MOST LIKELY DIAGNOSIS: Polymyositis
This 6-year-old has a history of generalized muscular pain and swelling. The erythrocyte sedimentation rate is 90. You are shown seven images that include a coronal T1 (image 1), a coronal T2 with fat suppression (image 2), an axial T2 without fat suppression (image 3), and an axial proton-density SPIR or fat-suppressed proton-density (image 4). How much can you see in the four images?
CLINICAL CONSIDERATIONS:
Q1 – What is your diagnosis?
Q2 – If a diagnosis were not yet made, what test would be on your blood draw aside from the sedimentation rate?
Q3 – What sporadic disease is often confused with this one, and does not respond to treatment for months to years?
CLINICAL CONSIDERATIONS:
A1 – Polymyositis.
A2 – Creatine kinase (CK); Creatine phosphokinase (CPK) or lactate dehydrogenase LDH might be part of your blood draw. Patients that are especially sick with this condition can develop muscle necrosis and myoglobinuria.
A3 – Sporadic inclusion body myositis (SIBM) is often confused with, and misdiagnosed as, polymyositis or dermatomyositis. It progresses more slowly, and does not respond to steroid treatment.
The hallmark of polymyositis is weakness and loss of muscle mass, proximally. The ability to contract the neck and torso are also affected. Often affected are large muscle groups such as the hip extensors which leads to difficulty climbing stairs or rising from a seated position. Patients tend to experience muscle pain.
Pure polymyositis is not associated with skin lesions. However, other symptoms include abnormalities of esophageal motility or dysphagia, low grade fever, peripheral adenopathy, interstitial lung disease, and cardiac disease in severe systemic cases. When presenting in adulthood, fatigue while walking is a common complaint.

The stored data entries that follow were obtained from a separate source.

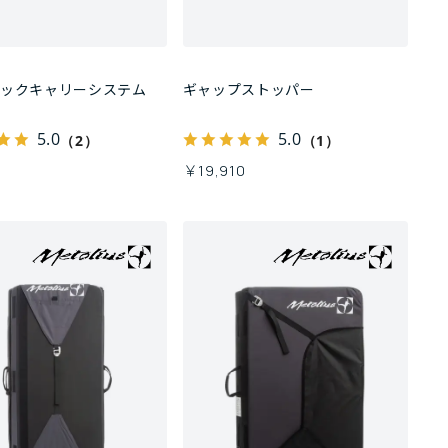
バックキャリーシステム
ギャップストッパー
5.0
5.0
（2）
（1）
0
￥19,910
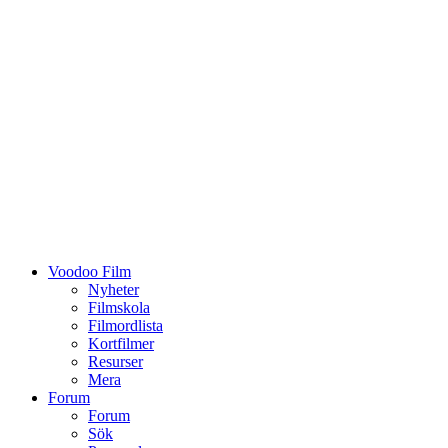
Voodoo Film
Nyheter
Filmskola
Filmordlista
Kortfilmer
Resurser
Mera
Forum
Forum
Sök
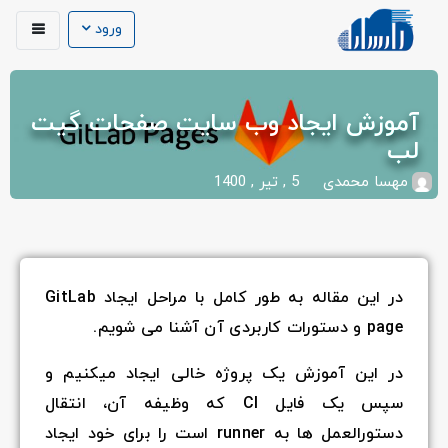
ورود
آموزش ایجاد وب سایت صفحات گیت
لب
مهسا محمدی
5 , تیر , 1400
در این مقاله به طور کامل با مراحل ایجاد GitLab
page و دستورات کاربردی آن آشنا می شویم.
در این آموزش یک پروژه خالی ایجاد میکنیم و
سپس یک فایل CI که وظیفه آن، انتقال
دستورالعمل ها به runner است را برای خود ایجاد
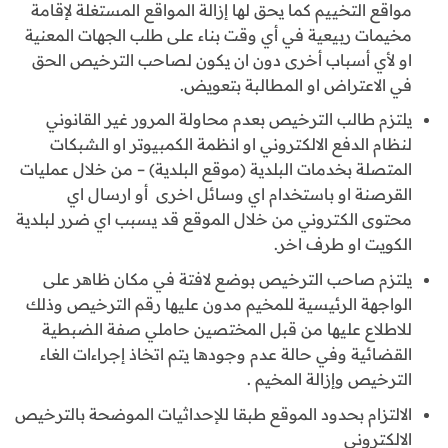
مواقع التخييم كما يحق لها إزالة المواقع المستغلة لإقامة
مخيمات ربيعية في أي وقت بناء على طلب الجهات المعنية
او لأي أسباب أخرى دون ان يكون لصاحب الترخيص الحق
في الاعتراض او المطالبة بتعويض.
يلتزم طالب الترخيص بعدم محاولة المرور غير القانوني
لنظام الدفع الالكتروني او انظمة الكمبيوتر او الشبكات
المتصلة بخدمات البلدية (موقع البلدية) – من خلال عمليات
القرصنة او باستخدام اي وسائل اخرى أو ارسال اي
محتوى الكتروني من خلال الموقع قد يسبب اي ضرر لبلدية
الكويت او طرف اخر.
يلتزم صاحب الترخيص بوضع لافتة في مكان ظاهر على
الواجهة الرئيسية للمخيم مدون عليها رقم الترخيص وذلك
للاطلاع عليها من قبل المختصين حاملي صفة الضبطية
القضائية وفي حالة عدم وجودها يتم اتخاذ إجراءات الغاء
الترخيص وإزالة المخيم .
الالتزام بحدود الموقع طبقا للإحداثيات الموضحة بالترخيص
الالكتروني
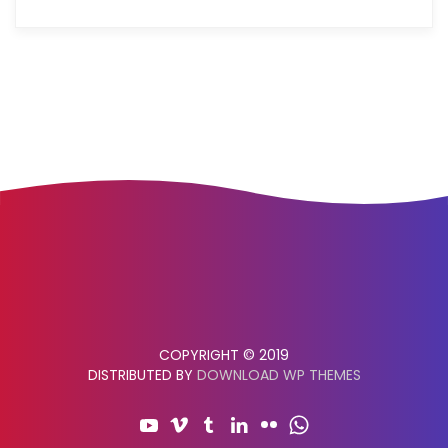
COPYRIGHT © 2019
DISTRIBUTED BY
DOWNLOAD WP THEMES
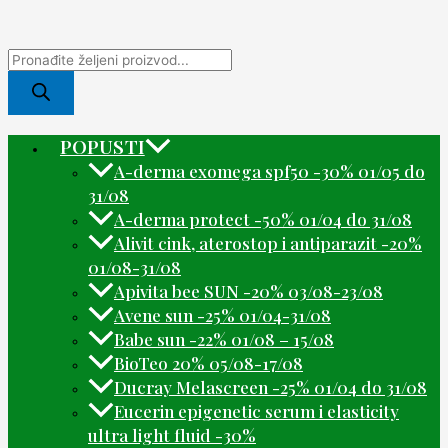
POPUSTI
A-derma exomega spf50 -30% 01/05 do
31/08
A-derma protect -50% 01/04 do 31/08
Alivit cink, aterostop i antiparazit -20%
01/08-31/08
Apivita bee SUN -20% 03/08-23/08
Avene sun -25% 01/04-31/08
Babe sun -22% 01/08 – 15/08
BioTeo 20% 05/08-17/08
Ducray Melascreen -25% 01/04 do 31/08
Eucerin epigenetic serum i elasticity
ultra light fluid -30%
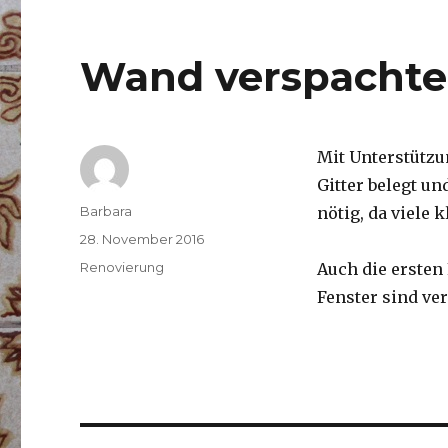
Wand verspachtel
Mit Unterstützu
Gitter belegt un
Autor
Barbara
nötig, da viele 
Veröffentlicht
28. November 2016
am
Kategorien
Renovierung
Auch die ersten
Fenster sind ver
Beitragsnavigation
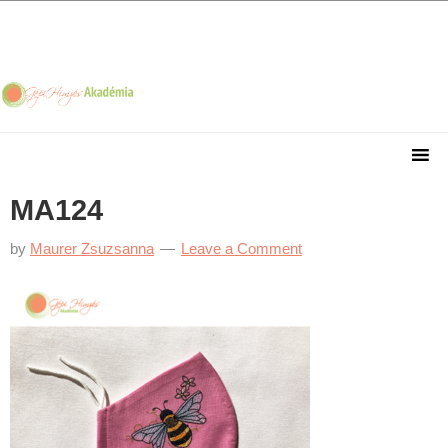
Skip
Skip
Skip
Skip
to
to
to
to
primary
main
primary
footer
navigation
content
sidebar
MA124
by
Maurer Zsuzsanna
Leave a Comment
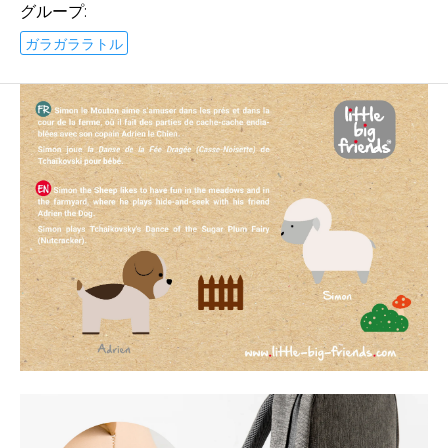
グループ:
ガラガララトル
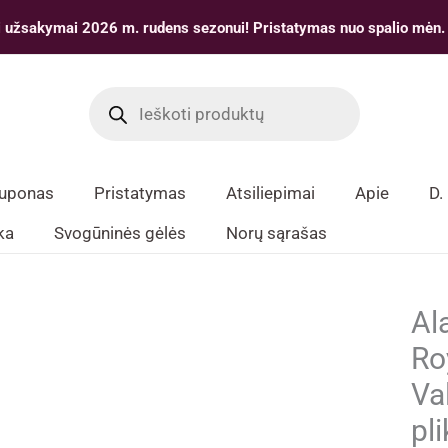
 užsakymai 2026 m. rudens sezonui! Pristatymas nuo spalio mėn.
Products
search
kuponas
Pristatymas
Atsiliepimai
Apie
D.
ka
Svogūninės gėlės
Norų sąrašas
Al
Ro
Va
pl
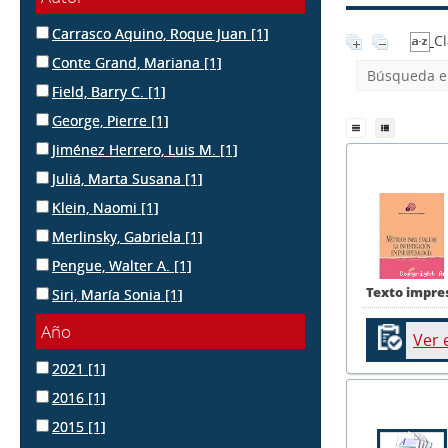
Carrasco Aquino, Roque Juan
[1]
Cl
Conte Grand, Mariana
[1]
Búsqueda en
Field, Barry C.
[1]
George, Pierre
[1]
Jiménez Herrero, Luis M.
[1]
Juliá, Marta Susana
[1]
Klein, Naomi
[1]
Merlinsky, Gabriela
[1]
Pengue, Walter A.
[1]
Texto impre
Siri, María Sonia
[1]
Año
Ver 
2021
[1]
2016
[1]
2015
[1]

Polymyositis is an inflammatory myopathy mediated by cytotoxic T-cells. In contrast, dermatomyositis is humerally mediated, and is considered an angiopathy. Either one of these conditions may present as a manifestation of a paraneoplastic syndrome.
Inclusion body myositis, which is less well-known to imagers and clinicians, is an inflammatory muscle disease that is progressive, yet slow, but involves both distal and proximal muscles. It is most apparent in the arms and legs. Inclusion body myositis is usually sporadic, but there is a hereditary form. Sporadic inclusion body myositis is the most common cause of inflammatory myopathy in patients over the age of 50 years.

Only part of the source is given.